Dr Dare said she was then left feeling “paralysed” after the trust pursued her for almost £100,000 in costs and vowed to keep fighting. She appealed, and on Friday both sides agreed on a consent order at the Employment Appeal Tribunal in London. The trust conceded Dr Dare had “made a disclosure in the public interest about the bullying and harassment of the staff of the [trust] and that this disclosure was made in good faith” when she went to Mr Shrubb with her concerns in March 2013. The trust also agreed to pay back £10,000 Dr Dare had paid to the trust in respect of the latter’s costs.
Dr Dare said: “I can’t quite express how overwhelmed I feel. This has always been about patient care and staff welfare, which is what whistleblowing should always be about. I never deviated from that so I feel exonerated at last.
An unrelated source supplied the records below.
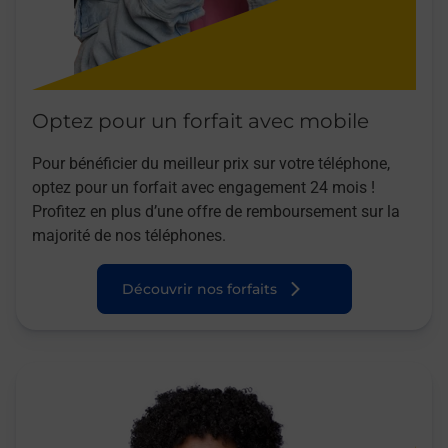
Optez pour un forfait avec mobile
Pour bénéficier du meilleur prix sur votre téléphone,
optez pour un forfait avec engagement 24 mois !
Profitez en plus d’une offre de remboursement sur la
majorité de nos téléphones.
Découvrir nos forfaits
“The trust has spent an obscene amount of taxpayers’ money fighting me. I never acted in bad faith and that was what the case was all about. This has always been about my integrity and the fact that I raised concerns about patient care as a clinician. If you bully staff, patient care will be affected.”
Dr Dare said she hoped the outcome would encourage other people in the NHS to speak out. She said: “My greatest sadness is that I lost my clinical role within the NHS, but I don’t regret what I did and the decision means more than I can probably ever express”
The trust, which employs 3,160 staff serving about 700,000 people, declined to apologise to Dr Dare and said it had “a number of ways in which staff can raise concerns safely”.
A spokesperson said: “The trust has not conceded the appeal by Dr Dare and no compensation has been paid to her. Both parties to the appeal will bear their own costs in the case. The trust accepts that Dr Dare raised concerns in good faith about bullying and harassment in West London Forensic Services and the trust took immediate action to investigate the concerns she raised.
“We do not now and have never accepted that Dr Dare made any other protected disclosures about the nature of services and patient care in the trust.”
The Independent on Sunday has revealed a catalogue of failings at the trust over the past year as a number of senior staff have either quit the organisation or retired early.
Former trust chairman Nigel McCorkell had been reappointed in January 2013 but stepped down 18 months later, and Mr Shrubb announced his retirement to staff earlier this year – just days after a CQC inspection revealed multiple failings.
The trust “requires improvement” in whether it is “safe”, “effective” and “well led” in three out of five main areas. Of the trust’s specific services, the Broadmoor and forensic services were rated “inadequate”. A fraud investigation was also launched after one of the trust’s departments went millions over budget.
Trust chairman Tom Hayhoe promised a new approach of “openness and candour” following his arrival in April, yet The IoS is still locked in a battle with West London to obtain a copy of the fraud report concerning the wasted millions.
The trust wants to keep the report secret, claiming that revealing the details of what happened would prejudice its ability to carry out similar investigations in the future.